# Task to carry out
Repeat the data exactly. Pictures stay out.

──────── Material provided ────────

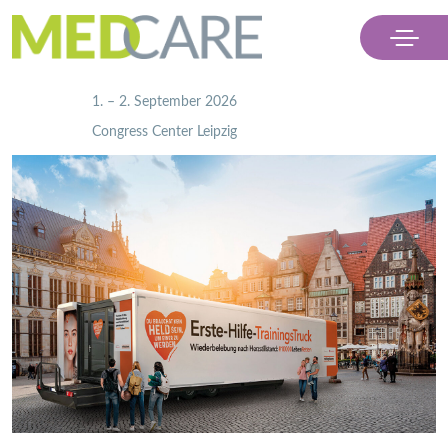
                    1. – 2. September 2026
                    Congress Center Leipzig

Menü
Ausstellen
Besuchen
Partner
Kontakt & Presse
Ticket kaufen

────────

# Solution
                    1. – 2. September 2026
                    Congress Center Leipzig

Menü
Ausstellen
Besuchen
Partner
Kontakt & Presse
Ticket kaufen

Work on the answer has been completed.